Where the word "questo" appears in a line below, copy the whole line.

# # #

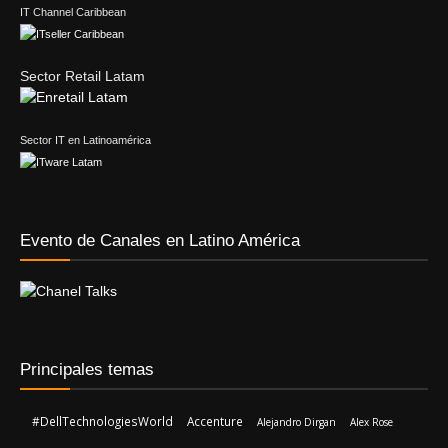
IT Channel Caribbean
Sector Retail Latam
Sector IT en Latinoamérica
Evento de Canales en Latino América
Principales temas
#DellTechnologiesWorld
Accenture
Alejandro Dirgan
Alex Rose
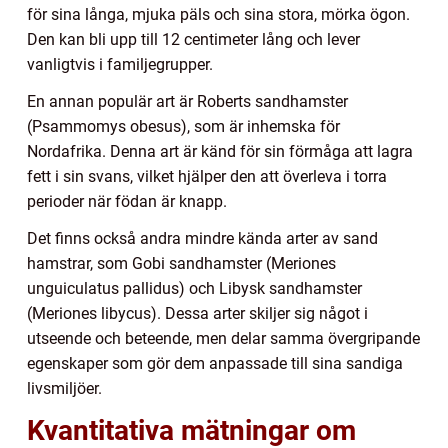
för sina långa, mjuka päls och sina stora, mörka ögon.
Den kan bli upp till 12 centimeter lång och lever
vanligtvis i familjegrupper.
En annan populär art är Roberts sandhamster
(Psammomys obesus), som är inhemska för
Nordafrika. Denna art är känd för sin förmåga att lagra
fett i sin svans, vilket hjälper den att överleva i torra
perioder när födan är knapp.
Det finns också andra mindre kända arter av sand
hamstrar, som Gobi sandhamster (Meriones
unguiculatus pallidus) och Libysk sandhamster
(Meriones libycus). Dessa arter skiljer sig något i
utseende och beteende, men delar samma övergripande
egenskaper som gör dem anpassade till sina sandiga
livsmiljöer.
Kvantitativa mätningar om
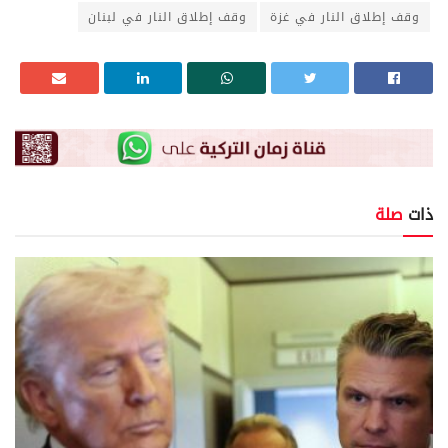
وقف إطلاق النار في غزة
وقف إطلاق النار في لبنان
ذات
صلة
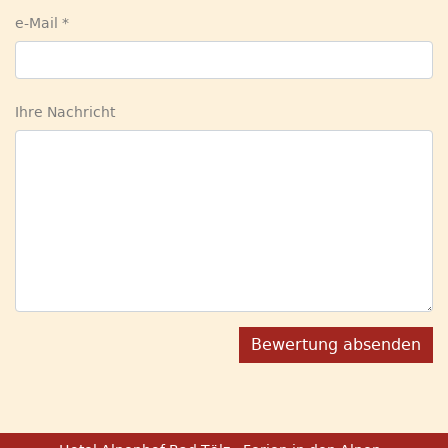
e-Mail
Ihre Nachricht
Bewertung absenden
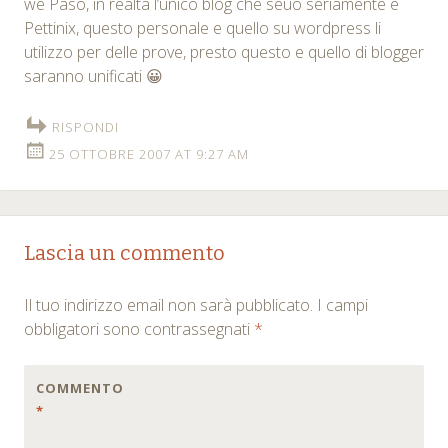
we Paso, in realtà l’unico blog che seuo seriamente è
Pettinix, questo personale e quello su wordpress li
utilizzo per delle prove, presto questo e quello di blogger
saranno unificati 😀
RISPONDI
25 OTTOBRE 2007 AT 9:27 AM
Lascia un commento
Il tuo indirizzo email non sarà pubblicato.
I campi
obbligatori sono contrassegnati
*
COMMENTO
*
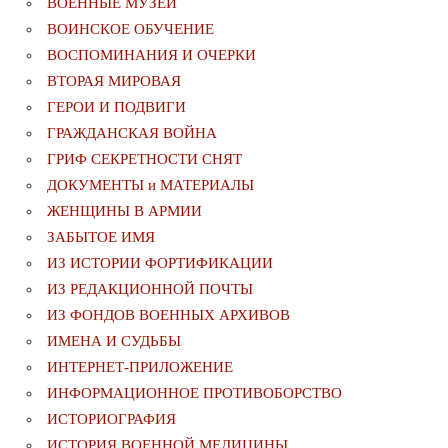
ВОЕННЫЕ МУЗЕИ
ВОИНСКОЕ ОБУЧЕНИЕ
ВОСПОМИНАНИЯ И ОЧЕРКИ
ВТОРАЯ МИРОВАЯ
ГЕРОИ И ПОДВИГИ
ГРАЖДАНСКАЯ ВОЙНА
ГРИФ СЕКРЕТНОСТИ СНЯТ
ДОКУМЕНТЫ и МАТЕРИАЛЫ
ЖЕНЩИНЫ В АРМИИ
ЗАБЫТОЕ ИМЯ
ИЗ ИСТОРИИ ФОРТИФИКАЦИИ
ИЗ РЕДАКЦИОННОЙ ПОЧТЫ
ИЗ ФОНДОВ ВОЕННЫХ АРХИВОВ
ИМЕНА И СУДЬБЫ
ИНТЕРНЕТ-ПРИЛОЖЕНИЕ
ИНФОРМАЦИОННОЕ ПРОТИВОБОРСТВО
ИСТОРИОГРАФИЯ
ИСТОРИЯ ВОЕННОЙ МЕДИЦИНЫ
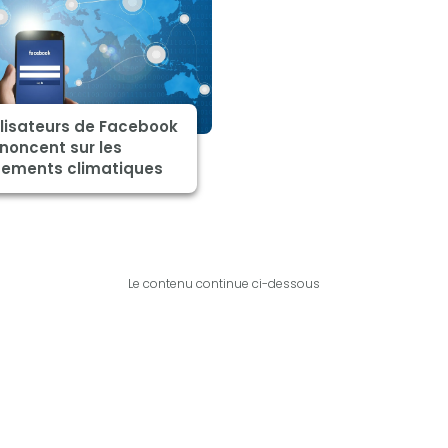
ilisateurs de Facebook
noncent sur les
ements climatiques
Le contenu continue ci-dessous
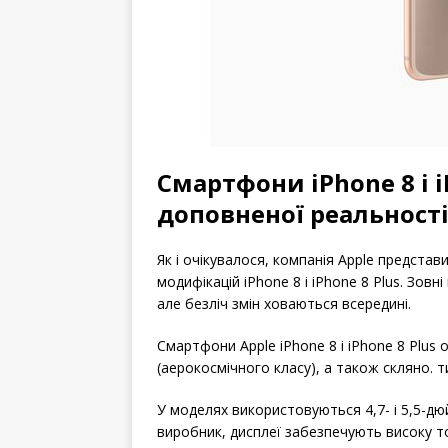
Cмартфони iPhone 8 і i
доповненої реальност
Як і очікувалося, компанія Apple предста
модифікацій iPhone 8 і iPhone 8 Plus. Зовн
але безліч змін ховаються всередині.
Смартфони Apple iPhone 8 і iPhone 8 Plus
(аерокосмічного класу), а також скляно. тил
У моделях використовуються 4,7- і 5,5-дю
виробник, дисплеї забезпечують високу то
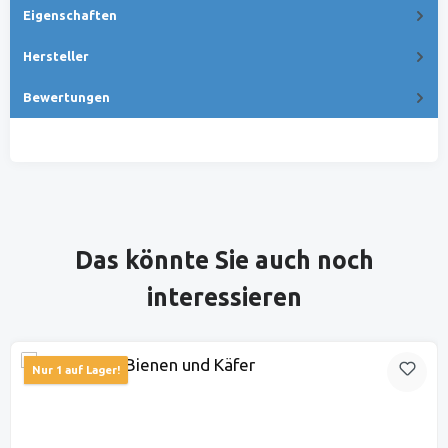
Eigenschaften
Hersteller
Bewertungen
Produktgalerie überspringen
Das könnte Sie auch noch
interessieren
Nur 1 auf Lager!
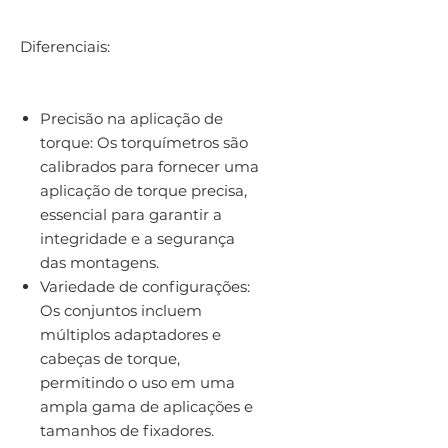
Diferenciais:
Precisão na aplicação de
torque: Os torquímetros são
calibrados para fornecer uma
aplicação de torque precisa,
essencial para garantir a
integridade e a segurança
das montagens.
Variedade de configurações:
Os conjuntos incluem
múltiplos adaptadores e
cabeças de torque,
permitindo o uso em uma
ampla gama de aplicações e
tamanhos de fixadores.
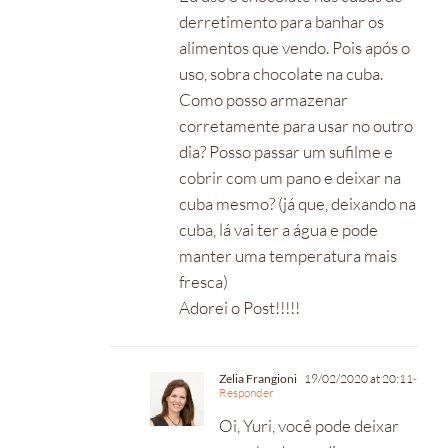
derretimento para banhar os
alimentos que vendo. Pois após o
uso, sobra chocolate na cuba.
Como posso armazenar
corretamente para usar no outro
dia? Posso passar um sufilme e
cobrir com um pano e deixar na
cuba mesmo? (já que, deixando na
cuba, lá vai ter a água e pode
manter uma temperatura mais
fresca)
Adorei o Post!!!!!
Zelia Frangioni
19/02/2020 at 20:11
-
Responder
Oi, Yuri, você pode deixar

# # #

- Result of the exercise
Pettinix, questo personale e quello su wordpress li
utilizzo per delle prove, presto questo e quello di blogger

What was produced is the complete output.